All pictures should be dropped, and only the lines from the top of the entries below through the line containing "during the winter and spring sessions." repeated exactly, both ends included.

*** DATA FOR ANALYSIS ***

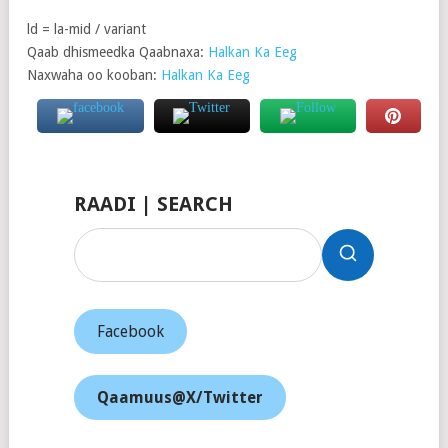
ld = la-mid / variant
Qaab dhismeedka Qaabnaxa:
Halkan Ka Eeg
Naxwaha oo kooban:
Halkan Ka Eeg
RAADI | SEARCH
Facebook
Qaamuus@X/Twitter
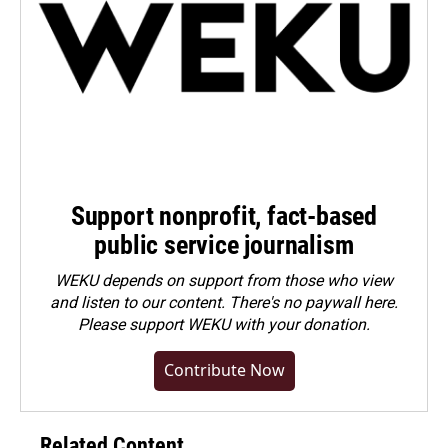
Support nonprofit, fact-based
public service journalism
WEKU depends on support from those who view
and listen to our content. There's no paywall here.
Please
support WEKU with your donation
.
Contribute Now
Related Content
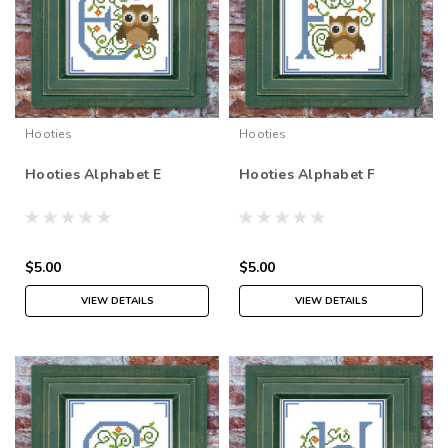
Hooties
Hooties
Hooties Alphabet E
Hooties Alphabet F
$5.00
$5.00
VIEW DETAILS
VIEW DETAILS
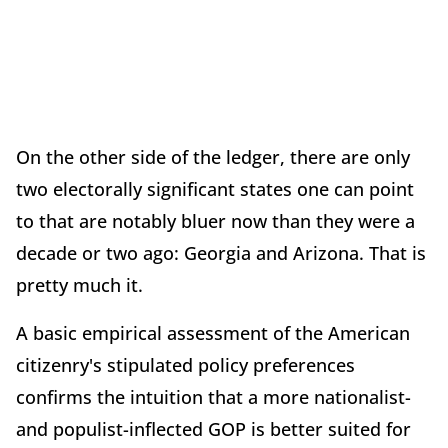
On the other side of the ledger, there are only
two electorally significant states one can point
to that are notably bluer now than they were a
decade or two ago: Georgia and Arizona. That is
pretty much it.
A basic empirical assessment of the American
citizenry's stipulated policy preferences
confirms the intuition that a more nationalist-
and populist-inflected GOP is better suited for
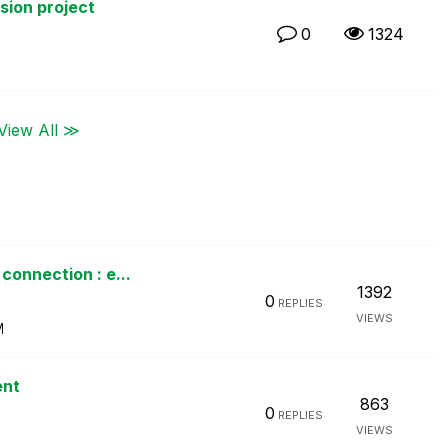
rsion project
0
1324
View All ≫
connection : e...
1392
0
REPLIES
VIEWS
M
ent
863
0
REPLIES
VIEWS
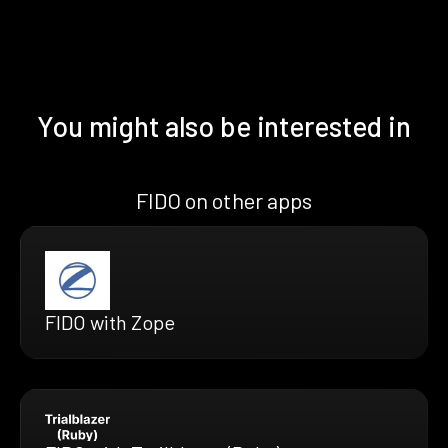
You might also be interested in
FIDO on other apps
FIDO with Zope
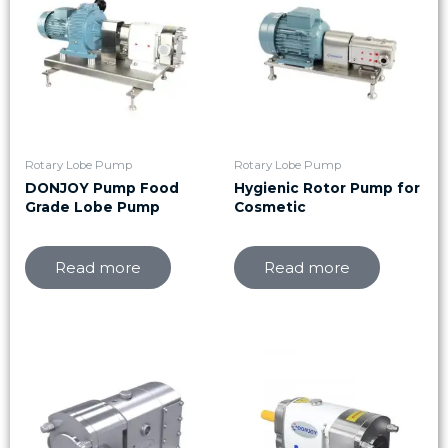
Rotary Lobe Pump
Rotary Lobe Pump
DONJOY Pump Food
Hygienic Rotor Pump for
Grade Lobe Pump
Cosmetic
Read more
Read more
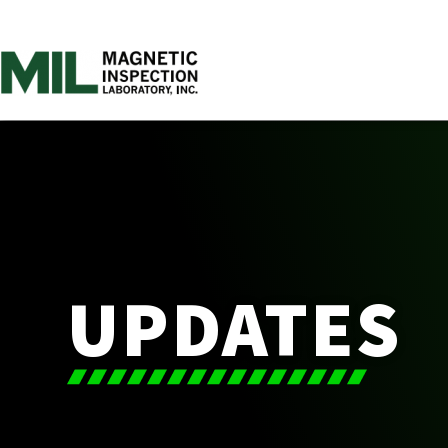
UPDATES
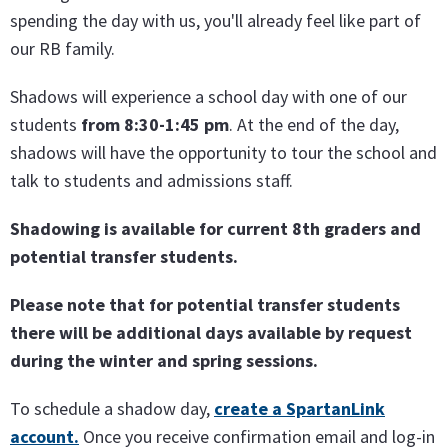
spending the day with us, you'll already feel like part of
our RB family.
Shadows will experience a school day with one of our
students
from 8:30-1:45 pm
. At the end of the day,
shadows will have the opportunity to tour the school and
talk to students and admissions staff.
Shadowing is available for current 8th graders and
potential transfer students.
Please note that for potential transfer students
there will be additional days available by request
during the winter and spring sessions.
To schedule a shadow day,
create a SpartanLink
account.
Once you receive confirmation email and log-in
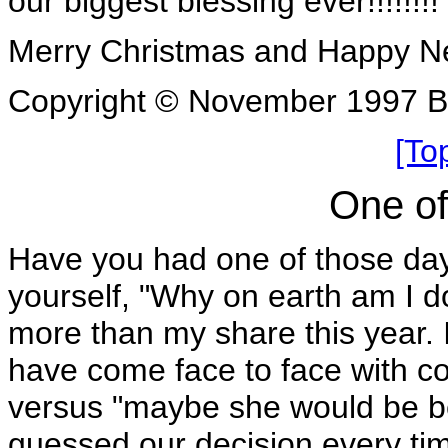
our biggest blessing ever!!!!!!!!
Merry Christmas and Happy N
Copyright © November 1997 B
[To
One of
Have you had one of those days
yourself, "Why on earth am I d
more than my share this year. In
have come face to face with c
versus "maybe she would be bet
guessed our decision every ti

*** End of DATA FOR ANALYSIS ***

## RESPONSE FOR THIS EXERCISE:
ld = la-mid / variant
Qaab dhismeedka Qaabnaxa:
Halkan Ka Eeg
Naxwaha oo kooban:
Halkan Ka Eeg
RAADI | SEARCH
Facebook
Qaamuus@X/Twitter
Support nonprofit, fact-based
public service journalism
WEKU depends on support from those who view
and listen to our content. There's no paywall here.
Please
support WEKU with your donation
.
Contribute Now
Related Content
Hooties
Hooties
Hooties Alphabet E
Hooties Alphabet F
$5.00
$5.00
VIEW DETAILS
VIEW DETAILS
On the other side of the ledger, there are only
two electorally significant states one can point
to that are notably bluer now than they were a
decade or two ago: Georgia and Arizona. That is
pretty much it.
A basic empirical assessment of the American
citizenry's stipulated policy preferences
confirms the intuition that a more nationalist-
and populist-inflected GOP is better suited for
rsion project
0
1324
View All ≫
connection : e...
1392
0
REPLIES
VIEWS
M
ent
863
0
REPLIES
VIEWS
You might also be interested in
FIDO on other apps
FIDO with Zope
Rotary Lobe Pump
Rotary Lobe Pump
DONJOY Pump Food
Hygienic Rotor Pump for
Grade Lobe Pump
Cosmetic
Read more
Read more
UPDATES
spending the day with us, you'll already feel like part of
our RB family.
Shadows will experience a school day with one of our
students
from 8:30-1:45 pm
. At the end of the day,
shadows will have the opportunity to tour the school and
talk to students and admissions staff.
Shadowing is available for current 8th graders and
potential transfer students.
Please note that for potential transfer students
there will be additional days available by request
during the winter and spring sessions.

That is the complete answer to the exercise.